16/06/2026
Una de las consecuencias menos comentadas de la expansión de los apartamentos turísticos es la proliferación de cámaras de vigilancia orientadas hacia la vía pública.
No hablamos de cámaras situadas dentro de una propiedad privada para proteger una vivienda o una comunidad. Hablamos de cámaras instaladas en fachadas, balcones o accesos que terminan grabando de forma permanente calles, aceras y espacios que pertenecen a todos.
La cuestión no es únicamente legal. Es también una cuestión de modelo de ciudad.
Durante décadas los barrios han funcionado sobre la confianza, la convivencia y la presencia de vecinos que conocen su entorno. Ahora, en algunos lugares, esa relación parece estar siendo sustituida por una vigilancia constante asociada a inmuebles gestionados como negocio turístico.

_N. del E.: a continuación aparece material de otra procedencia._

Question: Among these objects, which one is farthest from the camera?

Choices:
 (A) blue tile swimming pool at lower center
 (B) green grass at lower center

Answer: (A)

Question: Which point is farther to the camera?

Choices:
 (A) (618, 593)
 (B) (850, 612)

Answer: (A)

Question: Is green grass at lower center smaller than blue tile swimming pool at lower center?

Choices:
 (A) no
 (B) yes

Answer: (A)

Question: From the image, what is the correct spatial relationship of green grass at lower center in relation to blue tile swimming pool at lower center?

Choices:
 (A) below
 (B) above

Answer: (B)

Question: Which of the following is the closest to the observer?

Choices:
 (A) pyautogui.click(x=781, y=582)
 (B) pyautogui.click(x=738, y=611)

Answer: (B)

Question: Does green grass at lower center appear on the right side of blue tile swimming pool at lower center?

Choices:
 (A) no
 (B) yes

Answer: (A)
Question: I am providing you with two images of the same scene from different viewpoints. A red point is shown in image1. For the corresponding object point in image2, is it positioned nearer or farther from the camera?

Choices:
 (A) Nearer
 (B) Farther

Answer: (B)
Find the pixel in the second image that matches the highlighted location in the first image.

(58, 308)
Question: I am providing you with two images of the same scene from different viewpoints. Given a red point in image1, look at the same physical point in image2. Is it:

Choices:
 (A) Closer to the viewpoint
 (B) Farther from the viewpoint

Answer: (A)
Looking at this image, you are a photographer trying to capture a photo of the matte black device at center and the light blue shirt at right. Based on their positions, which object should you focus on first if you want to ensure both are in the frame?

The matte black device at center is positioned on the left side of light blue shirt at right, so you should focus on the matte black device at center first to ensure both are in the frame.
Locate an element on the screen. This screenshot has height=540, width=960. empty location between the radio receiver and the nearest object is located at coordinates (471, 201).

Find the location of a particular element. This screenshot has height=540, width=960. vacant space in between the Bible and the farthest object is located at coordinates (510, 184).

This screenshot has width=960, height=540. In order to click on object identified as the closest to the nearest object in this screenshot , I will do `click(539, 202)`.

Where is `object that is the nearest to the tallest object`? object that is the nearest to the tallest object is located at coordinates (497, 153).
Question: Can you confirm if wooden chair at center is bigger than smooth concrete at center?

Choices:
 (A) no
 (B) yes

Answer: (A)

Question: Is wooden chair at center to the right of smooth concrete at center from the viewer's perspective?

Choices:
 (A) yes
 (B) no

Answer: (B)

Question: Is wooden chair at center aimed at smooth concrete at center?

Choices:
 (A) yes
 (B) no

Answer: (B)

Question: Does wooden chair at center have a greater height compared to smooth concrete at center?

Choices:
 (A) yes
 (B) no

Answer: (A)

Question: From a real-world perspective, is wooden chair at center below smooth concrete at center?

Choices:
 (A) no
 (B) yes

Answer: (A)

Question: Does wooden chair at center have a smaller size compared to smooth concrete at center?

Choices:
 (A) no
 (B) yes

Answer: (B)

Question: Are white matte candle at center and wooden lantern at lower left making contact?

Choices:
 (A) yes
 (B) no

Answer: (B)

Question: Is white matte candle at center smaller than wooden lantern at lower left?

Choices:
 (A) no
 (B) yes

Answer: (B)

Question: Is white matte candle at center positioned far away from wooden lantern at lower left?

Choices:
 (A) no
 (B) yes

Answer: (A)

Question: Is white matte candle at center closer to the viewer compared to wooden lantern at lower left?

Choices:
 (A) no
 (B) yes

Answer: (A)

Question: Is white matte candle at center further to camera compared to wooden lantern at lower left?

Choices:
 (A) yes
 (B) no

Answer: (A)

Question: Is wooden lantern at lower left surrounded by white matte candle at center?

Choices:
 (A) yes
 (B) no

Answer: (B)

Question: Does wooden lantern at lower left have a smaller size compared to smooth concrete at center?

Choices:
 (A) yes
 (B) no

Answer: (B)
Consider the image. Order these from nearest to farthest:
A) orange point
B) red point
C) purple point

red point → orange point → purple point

Resulta llamativo que esta transformación llegue precisamente en una ciudad donde los grandes problemas no parecen ser hoy la delincuencia o la inseguridad, sino el acceso a la vivienda, la expulsión de residentes y la pérdida de tejido vecinal.
Benjamin Franklin escribió una frase que sigue invitando a la reflexión: «Quien renuncia a su libertad por seguridad no merece ni libertad ni seguridad».
Quizá la pregunta no sea cuántas cámaras necesitamos, sino por qué cada vez hay más intereses privados observando espacios que son públicos.
Porque una calle no es el pasillo de un hotel. Y un barrio no debería convertirse en una zona permanentemente vigilada para proteger la rentabilidad de una actividad económica.